Barbara Greenwood - Author
Barbara Greenwood is the author of 14 books for children and is working on more. She was born in Toronto, Ontario, where she completed a Bachelor of Arts at the University of Toronto and taught elementary school. Later, while she was at home raising four children, she decided to pursue an interest in writing historical fiction.
This award-winning author has always been fascinated by history. As a child, Greenwood searched her local library for any historical fiction, enthralled by English history in particular. However, she was struck, even then, by the fact that there were so few novels set in Canada's past. “I felt as if the place in which I lived didn't exist,” she says. Greenwood is trying to rectify this situation for today's children.
In 2007 Kids Can Press re-released Greenwood's acclaimed The Kids Book of Canada in paperback with updated facts from the 2006 census. This title introduces kids to our nation with maps, timelines, fact boxes and information about each province and territory --- including regional landscapes, wildlife, profiles of famous Canadians, important events, provincial and territorial coats of arms and much more. The Kids Book of Canada continues to be an important resource that will enrich everyone's knowledge and appreciation of Canada.
Where do you live now?
Don Mills, a suburb of Toronto, Ontario.
When did you start writing?
I started writing when I was around 10 and realized that I had stories in my head that were just as exciting as the stories I loved in books. We weren't encouraged to write stories in school, so all my writing until I was in high school was done at home and in secret. I didn't want to be laughed at for doing something no one else seemed to be doing! However, in Grade 11, I had a wonderful English teacher who encouraged us to write and encouraged me, even more, by reading my stories out to the class. At some point, most aspiring writers need a mentor to encourage them and make them feel that writing is an important and worthwhile activity.
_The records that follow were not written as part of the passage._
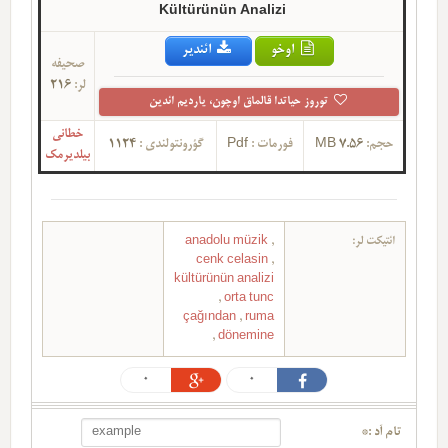
Kültürünün Analizi
اوخو
ائندیر
صحیفه
لر:
216
توروز حیاتدا قالماق اوچون، یاردیم ائدین
خطانی
حجم:
7.56 MB
فورمات :
Pdf
گؤرونتولندی :
1124
بیلدیرمک
ائتیکت لر:
,
anadolu müzik
cenk celasin
,
kültürünün analizi
,
orta tunc
çağından
,
ruma
,
dönemine
0
0
تام آد :*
Do you have favorite book?
I'm an omnivorous reader so I have many favorites. The two books that turned me on to reading historical fiction when I was in my teens are still good reads and still available in libraries: Cue for Treason by Geoffrey Trease and Mara, Daughter of the Nile by Eloise Jarvis McGraw.
What was your training or schooling?
I had almost no formal training in creative writing until after I graduated from university, but one very useful thing I learned in English class was how to precis. In Grade 12 we spent one term taking a page from a story and reducing it to a paragraph. This taught me to present the gist of a story clearly and concisely on paper --- an invaluable skill for a writer.
How did you get involved with children's books?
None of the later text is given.